Please copy each line of the records below that holds the word "India".

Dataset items
=== Begin Enclosure ===
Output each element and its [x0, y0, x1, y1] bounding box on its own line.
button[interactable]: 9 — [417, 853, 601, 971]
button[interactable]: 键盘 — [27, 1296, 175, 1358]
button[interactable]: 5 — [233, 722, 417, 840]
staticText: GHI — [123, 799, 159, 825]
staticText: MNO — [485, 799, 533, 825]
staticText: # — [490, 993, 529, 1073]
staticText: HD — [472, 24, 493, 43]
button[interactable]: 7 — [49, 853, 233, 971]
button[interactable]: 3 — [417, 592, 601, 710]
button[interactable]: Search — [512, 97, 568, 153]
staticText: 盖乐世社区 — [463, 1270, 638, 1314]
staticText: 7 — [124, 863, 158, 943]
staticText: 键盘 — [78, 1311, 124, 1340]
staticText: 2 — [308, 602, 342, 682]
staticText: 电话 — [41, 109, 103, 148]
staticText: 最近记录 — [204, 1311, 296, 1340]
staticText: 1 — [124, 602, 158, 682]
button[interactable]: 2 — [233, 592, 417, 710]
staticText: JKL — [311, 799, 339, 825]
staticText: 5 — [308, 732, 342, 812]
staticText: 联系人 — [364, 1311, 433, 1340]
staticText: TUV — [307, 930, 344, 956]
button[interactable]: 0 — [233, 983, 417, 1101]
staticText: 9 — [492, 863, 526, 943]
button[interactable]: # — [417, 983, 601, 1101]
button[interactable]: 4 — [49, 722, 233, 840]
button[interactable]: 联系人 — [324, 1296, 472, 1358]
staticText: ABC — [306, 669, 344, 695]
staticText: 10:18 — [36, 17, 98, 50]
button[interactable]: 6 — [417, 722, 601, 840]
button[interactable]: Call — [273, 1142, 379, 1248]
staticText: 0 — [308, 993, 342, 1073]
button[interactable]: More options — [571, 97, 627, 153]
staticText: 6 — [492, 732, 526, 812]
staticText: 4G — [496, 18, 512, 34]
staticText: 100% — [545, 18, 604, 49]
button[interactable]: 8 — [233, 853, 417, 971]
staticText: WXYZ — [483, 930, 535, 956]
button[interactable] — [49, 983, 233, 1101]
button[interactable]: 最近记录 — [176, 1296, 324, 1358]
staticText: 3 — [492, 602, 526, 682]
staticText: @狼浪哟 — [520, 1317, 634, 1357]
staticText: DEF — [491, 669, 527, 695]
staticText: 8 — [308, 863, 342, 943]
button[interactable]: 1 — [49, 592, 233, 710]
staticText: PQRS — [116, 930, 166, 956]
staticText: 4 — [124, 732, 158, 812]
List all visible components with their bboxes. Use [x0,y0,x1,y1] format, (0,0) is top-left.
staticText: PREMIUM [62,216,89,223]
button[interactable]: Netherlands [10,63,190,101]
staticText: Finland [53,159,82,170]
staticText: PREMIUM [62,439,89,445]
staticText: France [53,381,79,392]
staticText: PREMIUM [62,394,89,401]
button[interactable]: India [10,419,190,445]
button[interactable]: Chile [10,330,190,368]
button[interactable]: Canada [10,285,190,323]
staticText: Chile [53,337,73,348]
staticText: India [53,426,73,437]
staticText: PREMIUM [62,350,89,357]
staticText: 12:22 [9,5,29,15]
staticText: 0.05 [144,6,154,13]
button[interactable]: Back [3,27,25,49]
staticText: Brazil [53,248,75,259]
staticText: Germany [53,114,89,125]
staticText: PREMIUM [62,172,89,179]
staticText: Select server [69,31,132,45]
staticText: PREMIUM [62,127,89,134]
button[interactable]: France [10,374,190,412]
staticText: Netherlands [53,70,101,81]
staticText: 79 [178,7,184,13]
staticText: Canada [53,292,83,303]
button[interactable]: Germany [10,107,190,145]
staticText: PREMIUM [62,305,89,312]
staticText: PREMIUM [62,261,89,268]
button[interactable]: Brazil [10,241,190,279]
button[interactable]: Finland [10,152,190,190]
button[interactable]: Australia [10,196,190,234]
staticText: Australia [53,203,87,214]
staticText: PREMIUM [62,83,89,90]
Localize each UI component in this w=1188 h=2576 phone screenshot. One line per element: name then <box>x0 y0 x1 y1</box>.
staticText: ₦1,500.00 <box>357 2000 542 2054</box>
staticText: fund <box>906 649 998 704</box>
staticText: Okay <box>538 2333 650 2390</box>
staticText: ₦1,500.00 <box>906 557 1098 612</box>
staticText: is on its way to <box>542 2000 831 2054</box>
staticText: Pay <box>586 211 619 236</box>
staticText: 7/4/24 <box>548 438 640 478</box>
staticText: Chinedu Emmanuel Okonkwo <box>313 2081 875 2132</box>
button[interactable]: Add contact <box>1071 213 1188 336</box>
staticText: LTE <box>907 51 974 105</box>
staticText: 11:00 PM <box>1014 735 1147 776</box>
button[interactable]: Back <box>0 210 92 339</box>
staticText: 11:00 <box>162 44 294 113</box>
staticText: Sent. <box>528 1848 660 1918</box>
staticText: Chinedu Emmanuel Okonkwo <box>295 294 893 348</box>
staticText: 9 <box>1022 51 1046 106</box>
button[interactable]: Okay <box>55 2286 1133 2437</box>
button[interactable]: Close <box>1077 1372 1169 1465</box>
=== End Enclosure ===
**Written reply**
button[interactable]: India [10,419,190,445]
staticText: India [53,426,73,437]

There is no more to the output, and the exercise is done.